L’Iran a donné un ultimatum, exigeant la fin du blocus américain sur ses ports. Dans ce contexte, le détroit d'Ormuz, passage vital pour le commerce mondial, pourrait bientôt être fermé si Washington ne plie pas, a prévenu Mohammad Bagher Ghalibaf, président du parlement iranien.

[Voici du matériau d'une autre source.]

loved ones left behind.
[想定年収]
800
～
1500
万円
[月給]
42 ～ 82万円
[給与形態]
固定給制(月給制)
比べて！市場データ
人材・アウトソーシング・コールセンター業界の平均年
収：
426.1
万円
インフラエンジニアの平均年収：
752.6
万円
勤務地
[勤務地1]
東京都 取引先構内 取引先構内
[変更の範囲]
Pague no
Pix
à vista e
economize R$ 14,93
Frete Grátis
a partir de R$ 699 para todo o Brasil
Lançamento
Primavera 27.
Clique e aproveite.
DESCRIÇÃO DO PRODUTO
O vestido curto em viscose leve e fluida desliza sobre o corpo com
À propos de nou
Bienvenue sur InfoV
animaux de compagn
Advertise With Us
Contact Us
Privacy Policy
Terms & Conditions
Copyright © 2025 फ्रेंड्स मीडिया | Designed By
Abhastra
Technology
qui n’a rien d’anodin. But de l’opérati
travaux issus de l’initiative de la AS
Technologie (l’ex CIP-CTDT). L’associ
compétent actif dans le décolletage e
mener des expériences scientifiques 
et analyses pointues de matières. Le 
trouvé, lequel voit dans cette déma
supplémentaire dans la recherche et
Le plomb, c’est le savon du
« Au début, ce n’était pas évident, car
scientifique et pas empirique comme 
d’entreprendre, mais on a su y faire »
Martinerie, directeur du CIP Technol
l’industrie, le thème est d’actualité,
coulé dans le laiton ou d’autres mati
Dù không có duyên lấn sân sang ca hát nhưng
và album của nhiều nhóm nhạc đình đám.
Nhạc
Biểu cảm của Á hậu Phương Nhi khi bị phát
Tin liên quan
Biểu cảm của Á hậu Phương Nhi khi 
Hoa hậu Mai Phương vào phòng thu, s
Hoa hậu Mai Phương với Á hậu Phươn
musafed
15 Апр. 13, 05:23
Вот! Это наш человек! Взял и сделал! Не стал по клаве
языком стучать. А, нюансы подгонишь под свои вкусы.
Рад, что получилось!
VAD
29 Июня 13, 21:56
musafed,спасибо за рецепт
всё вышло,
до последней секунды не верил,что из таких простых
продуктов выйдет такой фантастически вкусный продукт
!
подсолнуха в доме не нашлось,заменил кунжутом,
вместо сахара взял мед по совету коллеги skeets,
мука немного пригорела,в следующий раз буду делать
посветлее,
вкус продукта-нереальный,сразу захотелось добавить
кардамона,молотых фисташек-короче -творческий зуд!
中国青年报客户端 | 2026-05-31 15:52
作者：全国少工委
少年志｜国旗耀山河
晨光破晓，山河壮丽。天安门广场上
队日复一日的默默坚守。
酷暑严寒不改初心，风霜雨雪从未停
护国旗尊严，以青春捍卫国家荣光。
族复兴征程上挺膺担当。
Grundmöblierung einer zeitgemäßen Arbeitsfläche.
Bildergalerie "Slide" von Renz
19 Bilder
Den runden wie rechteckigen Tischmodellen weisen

Ce ton alarmant contraste avec les déclarations optimistes de Donald Trump, qui a annoncé qu’il n’y avait plus de « points de blocage » entre les deux nations.
Ce retournement, selon The New York Times, s'inscrit dans un climat de tension palpable. Ghalibaf a clairement exprimé que « si le blocus se maintient, le détroit d’Ormuz ne restera pas ouvert ». Une menace qui pourrait avoir des conséquences désastreuses sur l'économie non seulement iranienne, mais aussi mondiale, celle-ci étant fortement dépendante des flux pétroliers transitant par cette voie maritime.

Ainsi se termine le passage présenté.